Callback System
The callback system provides telemetry and monitoring capabilities for tracking LLM calls, module executions, and tool invocations. It's designed to be compatible with DSPy callbacks, enabling integration with observability tools like Opik, MLflow, and other platforms that support DSPy.
Overview
Callbacks allow you to hook into the execution flow of udspy modules and capture events at key points:
- Module execution: When modules (Predict, ChainOfThought, ReAct) start and complete
- LLM calls: When OpenAI API calls are made and receive responses
- Tool invocations: When tools are called and return results
This enables use cases like: - Logging and debugging - Performance monitoring - Cost tracking - Experiment tracking (MLflow, W&B) - Observability platforms (Opik, Langfuse)
Core Components
BaseCallback
The base class for all callback handlers. Subclass this and implement the handlers you need:
from udspy import BaseCallback
class LoggingCallback(BaseCallback):
def on_module_start(self, call_id, instance, inputs):
"""Called when a module's forward() method starts."""

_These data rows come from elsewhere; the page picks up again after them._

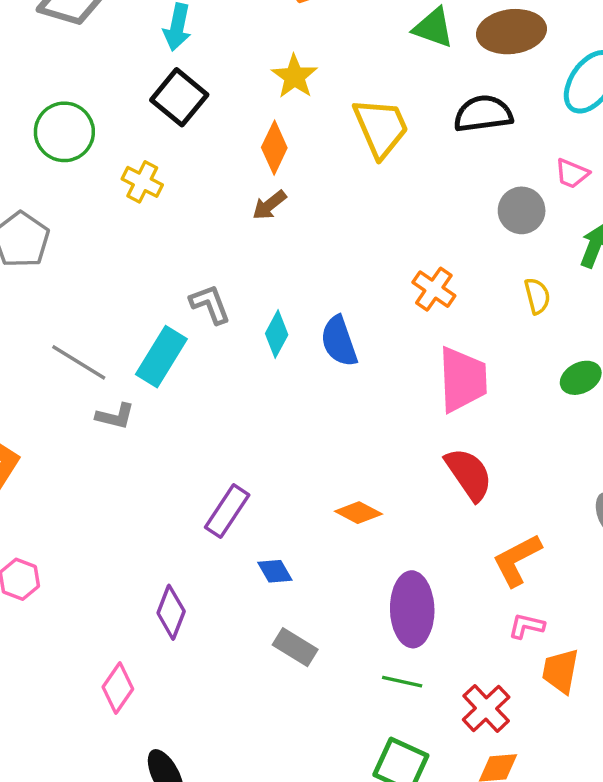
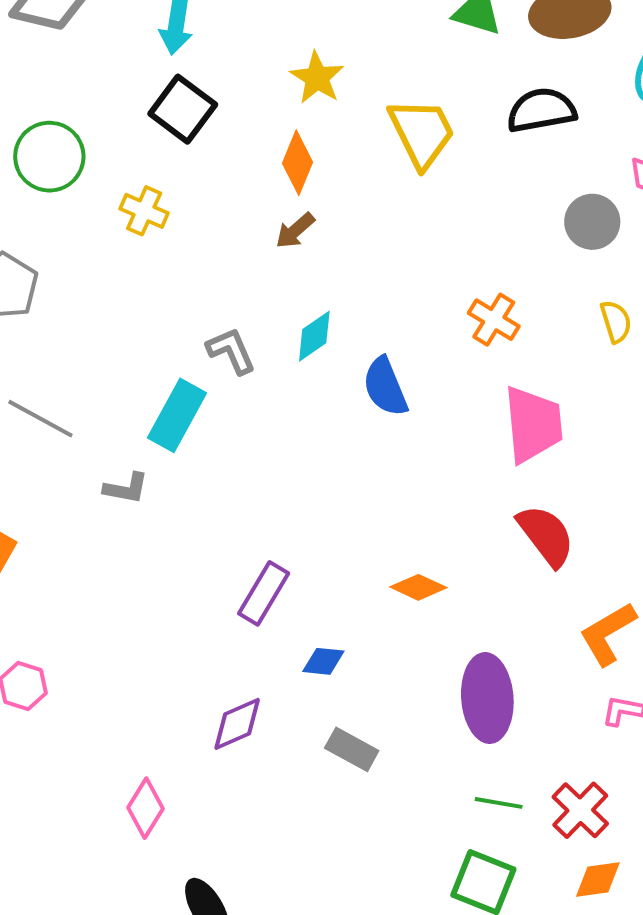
cyan diamond: (277, 334) -> (314, 336), moved, turned 30
gray line: (79, 362) -> (40, 419), moved
blue diamond: (275, 571) -> (323, 661), turned -51
purple diamond: (171, 612) -> (237, 724), moved, turned 48
green line: (402, 682) -> (499, 803), moved

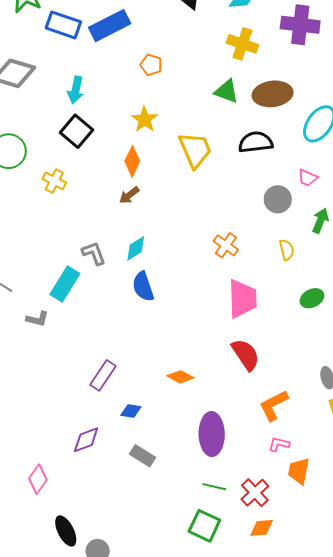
blue semicircle: (385, 387) -> (143, 287), moved

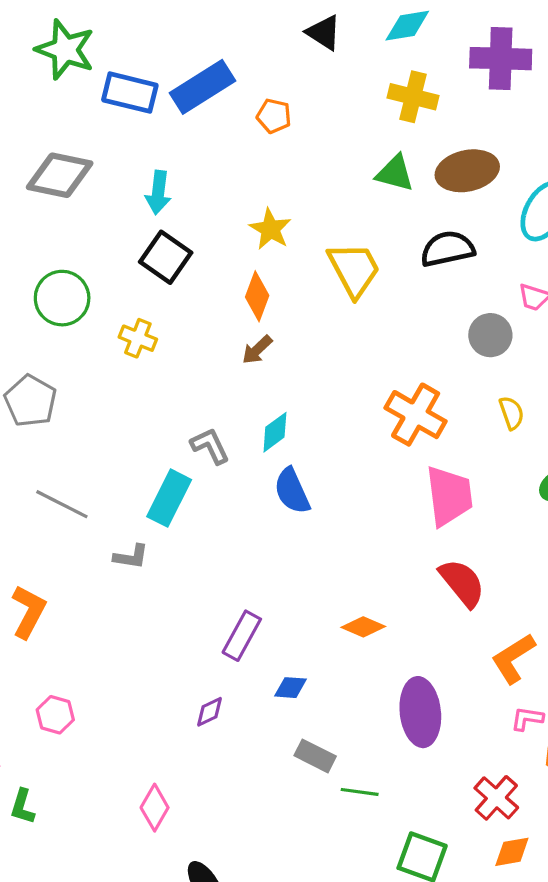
orange pentagon: (151, 65) -> (274, 116), moved
orange cross: (226, 245) -> (416, 415), size x1.5
purple diamond: (86, 440) -> (210, 712), moved, size x0.7
green line: (214, 487) -> (360, 792), moved

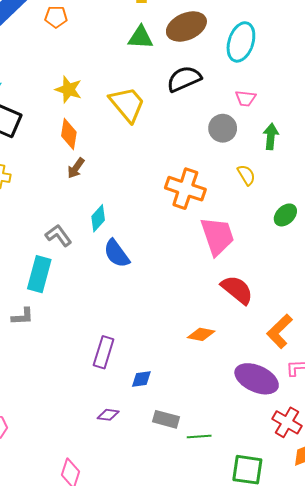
orange diamond: (363, 627) -> (201, 334), moved
purple diamond: (210, 712) -> (108, 415), moved, turned 45
purple ellipse: (420, 712) -> (257, 379), moved, turned -48

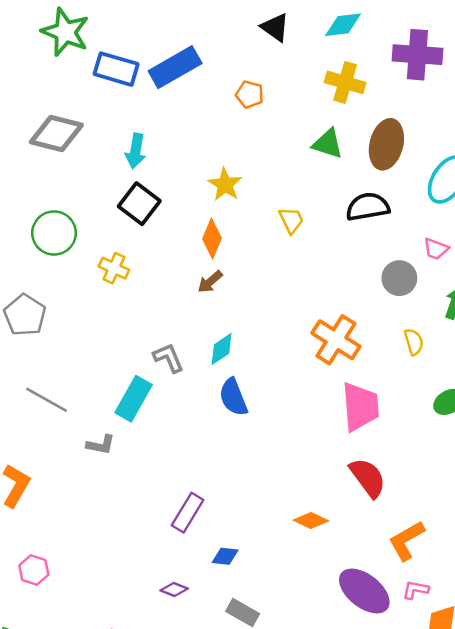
orange pentagon: (56, 17) -> (250, 94), moved
brown ellipse: (186, 26) -> (386, 144), turned -66
yellow trapezoid: (127, 104) -> (291, 220), size x0.6

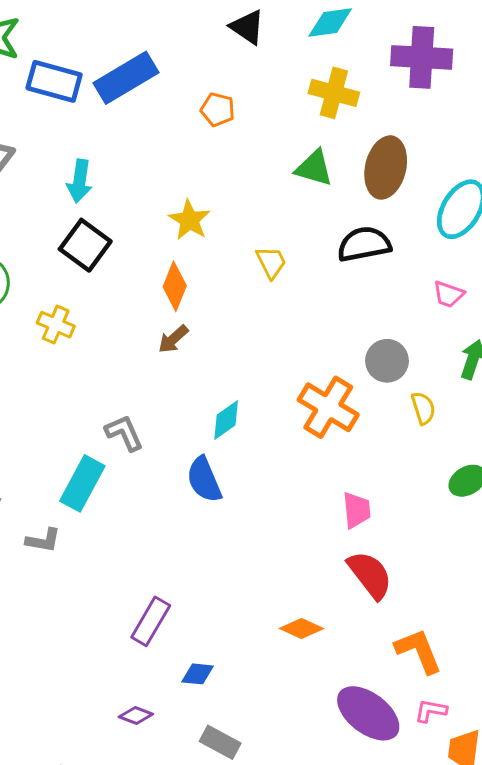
gray circle: (399, 278) -> (387, 361), moved
cyan diamond: (222, 349) -> (226, 420), moved
pink trapezoid: (360, 407) -> (357, 510), moved, size x0.6
orange L-shape: (406, 541) -> (419, 651), turned 99

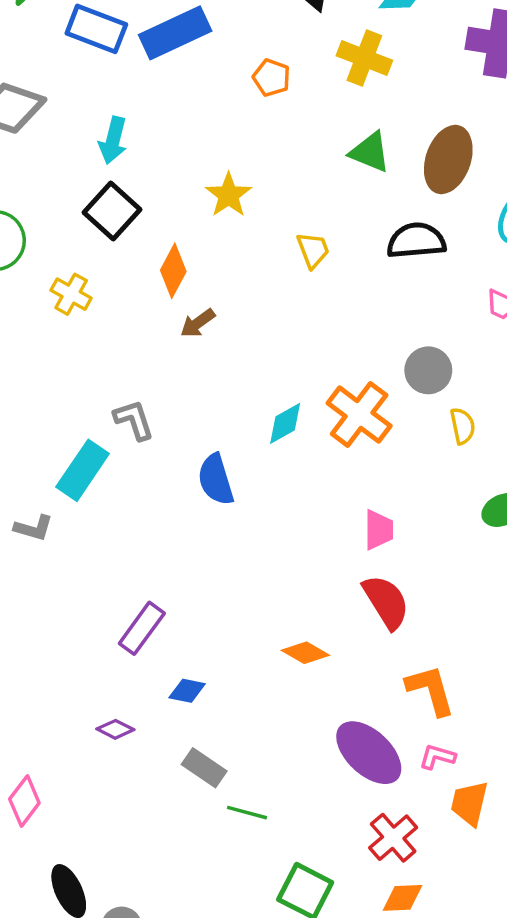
yellow cross: (334, 93) -> (364, 58), moved
orange diamond: (175, 286) -> (173, 271), moved
cyan diamond: (226, 420) -> (285, 423), moved

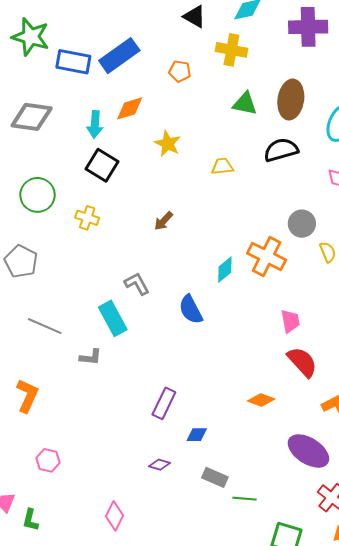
yellow trapezoid: (313, 250) -> (222, 166), turned -65
orange diamond: (173, 271) -> (130, 108), moved, turned 56
cyan rectangle: (83, 470) -> (113, 318), turned -52

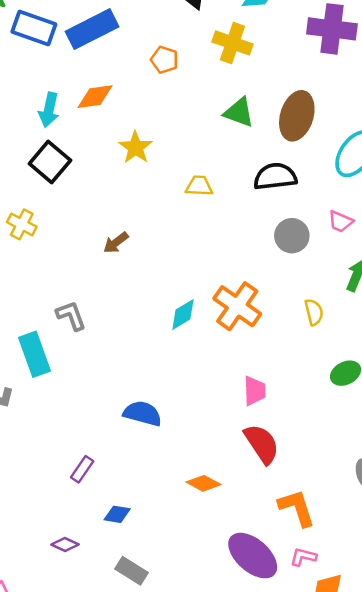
gray circle: (302, 224) -> (292, 236), moved
blue semicircle: (191, 309) -> (143, 413), moved, turned 124
purple rectangle: (164, 403) -> (82, 469), size x0.7

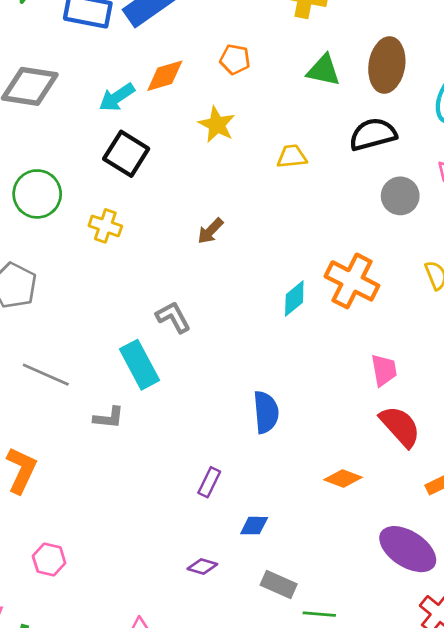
orange pentagon: (164, 60) -> (235, 59), moved
cyan arrow: (49, 110) -> (117, 97), turned 52
blue semicircle: (143, 413) -> (266, 412), turned 78

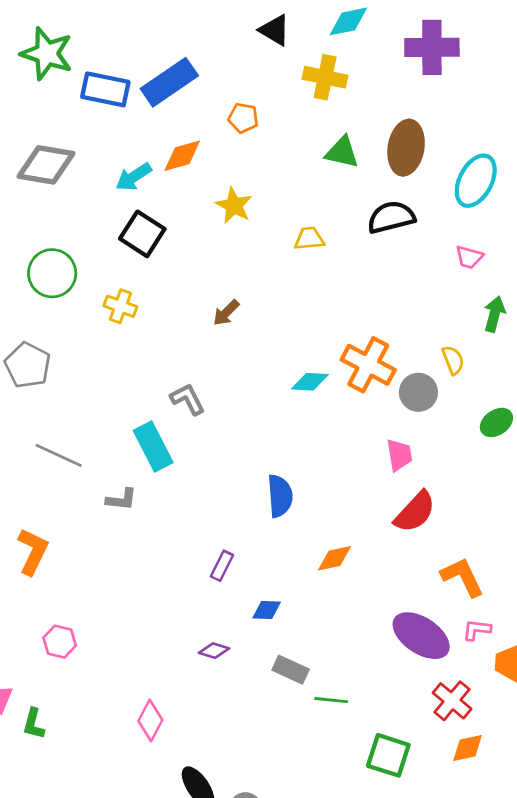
orange pentagon: (235, 59) -> (243, 118), moved
gray circle: (400, 196) -> (418, 392), moved
cyan diamond: (294, 299) -> (310, 382), turned 42
red semicircle: (400, 426) -> (415, 512), turned 84
orange diamond: (343, 478) -> (334, 558), moved, turned -33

print(f"Module {type(instance).__name__} started with inputs: {inputs}")
def on_module_end(self, call_id, outputs, exception):
"""Called when a module's forward() method completes."""
if exception:
print(f"Module failed: {exception}")
else:
print(f"Module completed with outputs: {outputs}")
def on_lm_start(self, call_id, instance, inputs):
"""Called when an LLM API call starts."""
print(f"LLM call started with model: {inputs.get('model')}")
def on_lm_end(self, call_id, outputs, exception):
"""Called when an LLM API call completes."""
if exception:
print(f"LLM call failed: {exception}")
else:
print(f"LLM call completed")
def on_tool_start(self, call_id, instance, inputs):
"""Called when a tool is invoked."""
print(f"Tool {instance.name} called with: {inputs}")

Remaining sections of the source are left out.